April 10, 2010

Violently Alive.


Portion Control have gone pop. Not in the sense that thirty years into their career they've suddenly decided to pander to a mainstream palate. But they haven't been this close to producing conventional electronic dance music since the release of Step Forward in 1984: Violently Alive is their most cohesive, coherent, consistent, and most easily consumed recording to date.

As the rapid fire string of releases since the band's unexpected 2003 renaissance has demonstrated, Portion Control mastered the soundscape of an automated world falling apart long before Autechre, Aphex Twin and other contemporary agents of abstract, abrasive ambient music — generally perceived as pioneers — had sorted their gear out.

Yet, save for Blood Loss and the closing You Hold Me Down, the unconventional, free-form pieces are held back on Violently Alive in favour of customarily structured vocal tracks with an average length of three and three-quarters of a minute. Portion Control's hallmark electro punk — complete with samples of film dialogue which, though once ubiquitous in the genre, are now lent a subversive bent by the increasingly fashionable copyright posturing — blends seamlessly with strictly controlled doses of techno and trance.

Despite breaking their methodically monotonous grooves up with a surprising (for Portion Control) number of key changes, their recordings still lend themselves to mixing, remixing, and mashing up in all of its various permutations. Which isn't to say that their intrinsically woven sonic tapestry is unfinished, but rather that the recording isn't necessarily the final artifact. It's meant to be augmented, to evolve; a true cyberpunk product which doesn't attain its full potential until the street finds a use for it.

Thematically, the band continue unravelling the layers of "Onion Jack" Britain, a society enamoured with the idea that constant surveillance, stripping inhabitants and visitors alike of their basic liberties, sacrificing respect in order to "protect", is a panacea for its ills. Dean Piavani's south London snarl gives voice to characters attempting to attain an ever-elusive freedom, while enduring a state of unmitigable control.

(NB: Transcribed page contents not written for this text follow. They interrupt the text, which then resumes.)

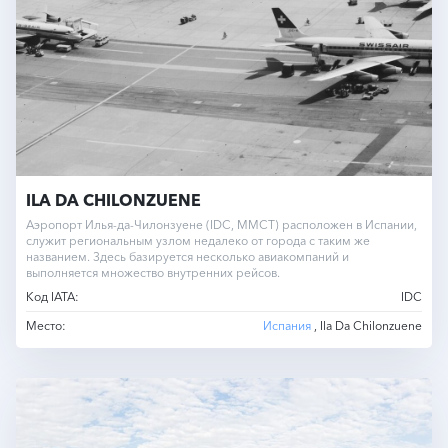
ILA DA CHILONZUENE
Аэропорт Илья-да-Чилонзуене (IDC, MMCT) расположен в Испании,
служит региональным узлом недалеко от города с таким же
названием. Здесь базируется несколько авиакомпаний и
выполняется множество внутренних рейсов.
Код IATA:
IDC
Место:
Испания
, Ila Da Chilonzuene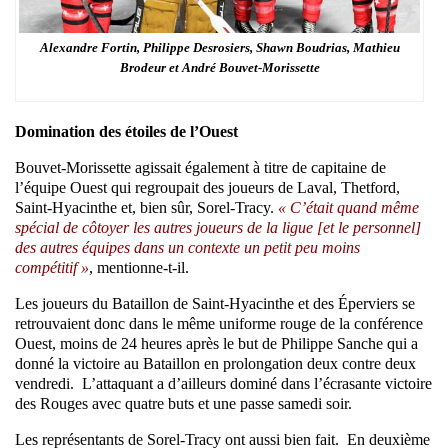
Alexandre Fortin, Philippe Desrosiers, Shawn Boudrias, Mathieu
Brodeur et André Bouvet-Morissette
Domination des étoiles de l’Ouest
Bouvet-Morissette agissait également à titre de capitaine de
l’équipe Ouest qui regroupait des joueurs de Laval, Thetford,
Saint-Hyacinthe et, bien sûr, Sorel-Tracy.
« C’était quand même
spécial de côtoyer les autres joueurs de la ligue [et le personnel]
des autres équipes dans un contexte un petit peu moins
compétitif »
, mentionne-t-il.
Les joueurs du Bataillon de Saint-Hyacinthe et des Éperviers se
retrouvaient donc dans le même uniforme rouge de la conférence
Ouest, moins de 24 heures après le but de Philippe Sanche qui a
donné la victoire au Bataillon en prolongation deux contre deux
vendredi. L’attaquant a d’ailleurs dominé dans l’écrasante victoire
des Rouges avec quatre buts et une passe samedi soir.
Les représentants de Sorel-Tracy ont aussi bien fait. En deuxième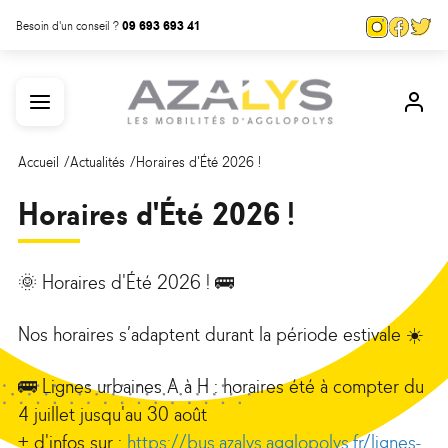
Aller
Panneau de gestion des cookies
Page
Page
Pa
Besoin d'un conseil ?
09 693 693 41
au
Instagra
Face
Tw
contenu
Menu
Mon
principal
com
Accueil
Actualités
Horaires d'Été 2026 !
Horaires d'Été 2026 !
🌞 Horaires d'Été 2026 ! 🚌
Nos horaires s’adaptent durant la période estivale ☀️
🚌 Lignes urbaines A à H : horaires été à compter du
4 juillet jusqu'au 30 août
+ d'infos sur :
https://bus.azalys.agglopolys.fr/lignes-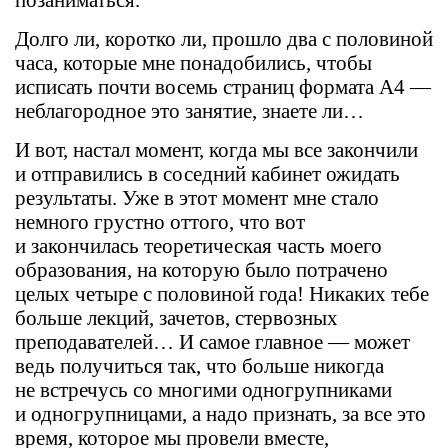
Долго ли, коротко ли, прошло два с половиной
часа, которые мне понадобились, чтобы
исписать почти восемь страниц формата A4 —
неблагородное это занятие, знаете ли…
И вот, настал момент, когда мы все закончили
и отправились в соседний кабинет ожидать
результаты. Уже в этот момент мне стало
немного грустно оттого, что вот
и закончилась теоретическая часть моего
образования, на которую было потрачено
целых четыре с половиной года! Никаких тебе
больше лекций, зачетов, стервозных
преподавателей… И самое главное — может
ведь получиться так, что больше никогда
не встречусь со многими одногрупниками
и одногрупницами, а надо признать, за все это
время, которое мы провели вместе,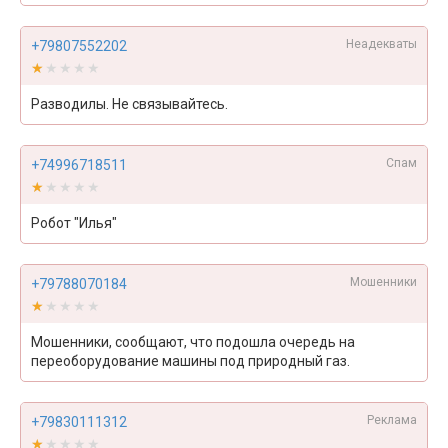
Неадекваты
+79807552202
★★★★★
★★★★★
Разводилы. Не связывайтесь.
Спам
+74996718511
★★★★★
★★★★★
Робот "Илья"
Мошенники
+79788070184
★★★★★
★★★★★
Мошенники, сообщают, что подошла очередь на
переоборудование машины под природный газ.
Реклама
+79830111312
★★★★★
★★★★★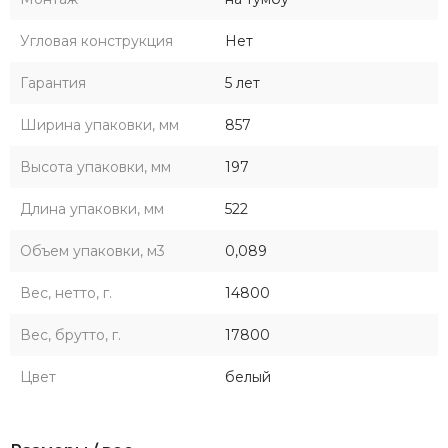
Угловая конструкция
Нет
Гарантия
5 лет
Ширина упаковки, мм
857
Высота упаковки, мм
197
Длина упаковки, мм
522
Объем упаковки, м3
0,089
Вес, нетто, г.
14800
Вес, брутто, г.
17800
Цвет
белый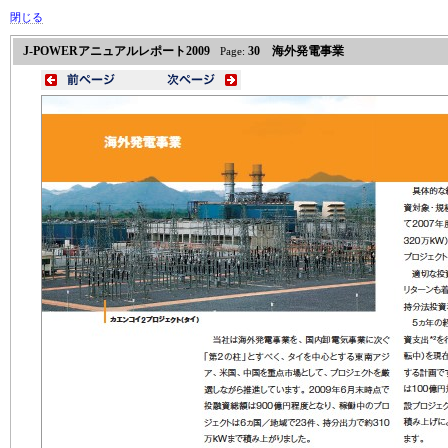
閉じる
J-POWERアニュアルレポート2009
30 海外発電事業
Page: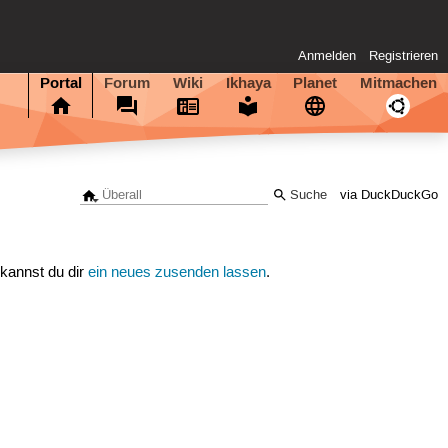
Anmelden
Registrieren
Portal
Forum
Wiki
Ikhaya
Planet
Mitmachen
via DuckDuckGo
 kannst du dir
ein neues zusenden lassen
.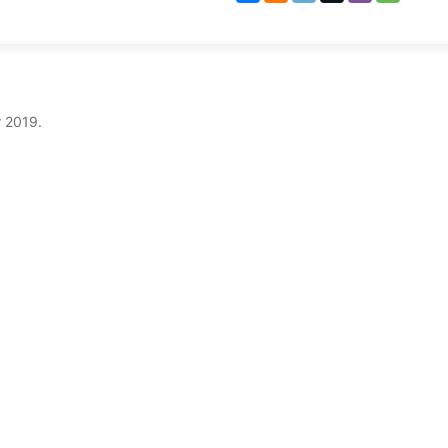
 2019.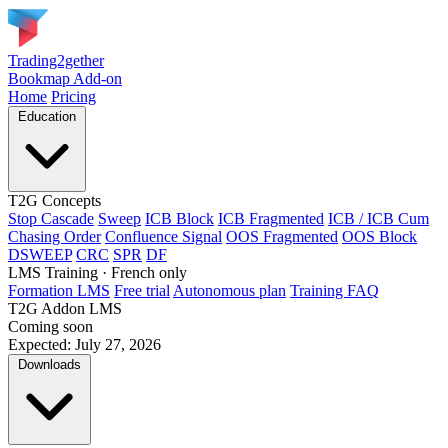
Trading2gether
Bookmap Add-on
Home
Pricing
Education
T2G Concepts
Stop Cascade
Sweep
ICB Block
ICB Fragmented
ICB / ICB Cum
Chasing Order
Confluence Signal
OOS Fragmented
OOS Block
DSWEEP
CRC
SPR
DF
LMS Training
· French only
Formation LMS
Free trial
Autonomous plan
Training FAQ
T2G Addon LMS
Coming soon
Expected: July 27, 2026
Downloads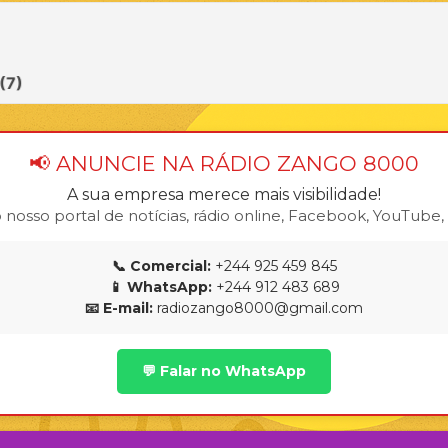
📢 ANUNCIE NA RÁDIO ZANGO 8000
A sua empresa merece mais visibilidade!
osso portal de notícias, rádio online, Facebook, YouTube, T
📞 Comercial:
+244 925 459 845
📱 WhatsApp:
+244 912 483 689
📧 E-mail:
radiozango8000@gmail.com
💬 Falar no WhatsApp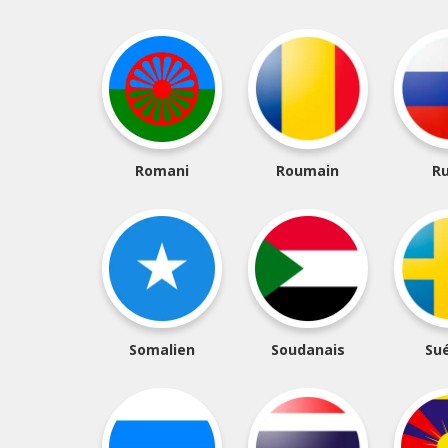
Romani
Roumain
R
Somalien
Soudanais
Su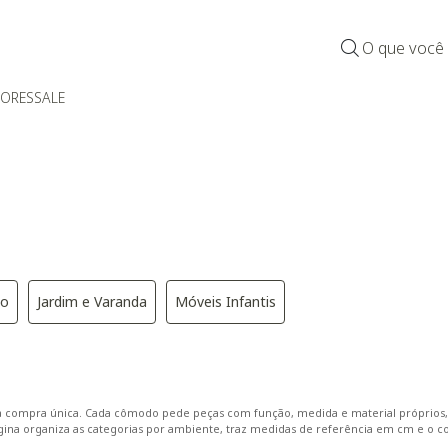
O que você
DORES
SALE
io
Jardim e Varanda
Móveis Infantis
jantar
egoria: Quarto
inar por Categoria: Escritório
Refinar por Categoria: Jardim e Varanda
Refinar por Categoria: Móveis Infa
ma compra única. Cada cômodo pede peças com função, medida e material próprios
sta página organiza as categorias por ambiente, traz medidas de referência em cm e 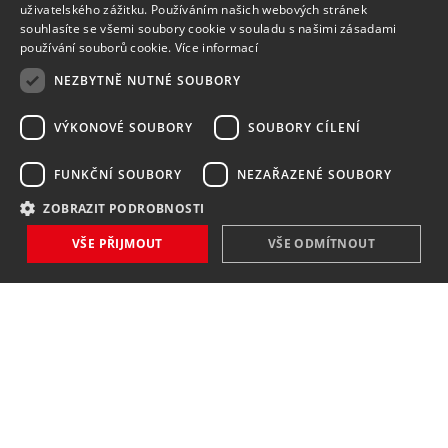
uživatelského zážitku. Používáním našich webových stránek
souhlasíte se všemi soubory cookie v souladu s našimi zásadami
používání souborů cookie.
Více informací
NEZBYTNĚ NUTNÉ SOUBORY
VÝKONOVÉ SOUBORY
SOUBORY CÍLENÍ
FUNKČNÍ SOUBORY
NEZAŘAZENÉ SOUBORY
ZOBRAZIT PODROBNOSTI
NOVINKY
VŠE PŘIJMOUT
VŠE ODMÍTNOUT
NIC VÁM NEUNIKNE
Zaregistrovat
Souhlasím se
zpracováním osobních údajů
.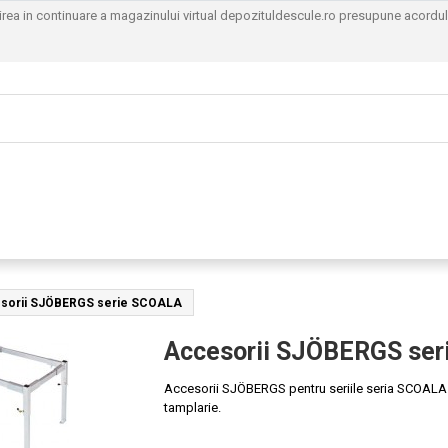
sirea in continuare a magazinului virtual depozituldescule.ro presupune acordu
sorii SJÖBERGS serie SCOALA
Accesorii SJÖBERGS se
Accesorii SJÖBERGS pentru seriile seria SCOALA pe
tamplarie.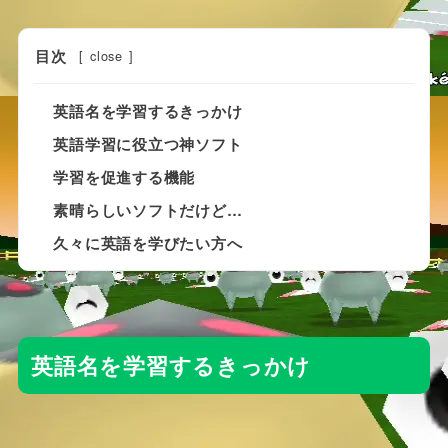
目次
[
close
]
英語名を学習するきっかけ
英語学習に役立つ神ソフト
学習を促進する機能
素晴らしいソフトだけど…
久々に英語を学びたい方へ
英語名を学習するきっかけ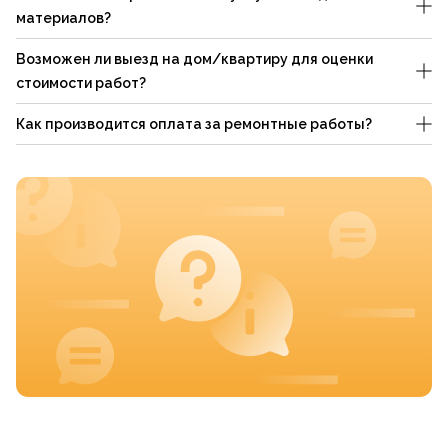
материалов?
Возможен ли выезд на дом/квартиру для оценки
стоимости работ?
Как производится оплата за ремонтные работы?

With minimal, menacing musical motifs, pithy lyrics exuding paranoid defiance, and packaging with all the charm of surveillance imagery, Portion Control skillfully evoke this technologically saturated, paranoid state, where your movements are tracked, your habits mapped, public transit cards remember where you've been, employee ID cards report when you showed up for work, when you left, and where you went within the compound. Cellphones pinpoint your location, disclose who you call, from where, and how often. Credit card records etch your transactions in time, as do airline tickets — even if you pay cash.

Web browsers constantly add to the significant cache of online data accumulating about you. Cameras are mounted in police cruisers, hang from trees in parks, are fixtures in public places, sports stadiums, shopping malls. Heralds of a new mental ice age, whose defendants claim that if you've nothing to hide you've got nothing to fear, even as you're being habituated to accept heightened levels of scrutiny by unseen eyes for increasingly mundane activities. Like borrowing a book (or Portion Control album) from your local library.

It's a place permeated by threats of violence from an intentionally loosely defined entity, allowing Cold War rhetoric, military symbols and myths to regain prominence. Military heroics, bunker politics, and "us versus them" mentality has been resurrected. It's a scenario reminiscent of contemporary Britain, with its close to 60,000 CCTV cameras operated by local authorities (some 10,500 operated by police in undisclosed locations), and perhaps as many as 4.2 million cameras total when private "security" systems are taken into account — though no one appears to know for sure.

Curiously, Violently Alive contains yet another entry in Portion Control's catalogue entitled Waste, which save for a brief mention of "a reckless soul", has little in common with its namesake track on the band's previous album, 2008's Slug. No doubt providing plenty of opportunity for confusion at Portion Control performances, should the band ever solicit requests.

From the sheer techno workout of Extraction to the bouncy electro punk of Relapse, Portion Control provide a darker, more experimental edge often missing in alternative electronic music produced in Northern Europe — and in contrast to the rock-infused alternative electronic music of North America. Violently Alive is their best album to date, as crucial listening for fans of the genre as 1982's groundbreaking I Staggered Mentally, and the most incisively honed collection of recordings in Portion Control's catalogue thus far.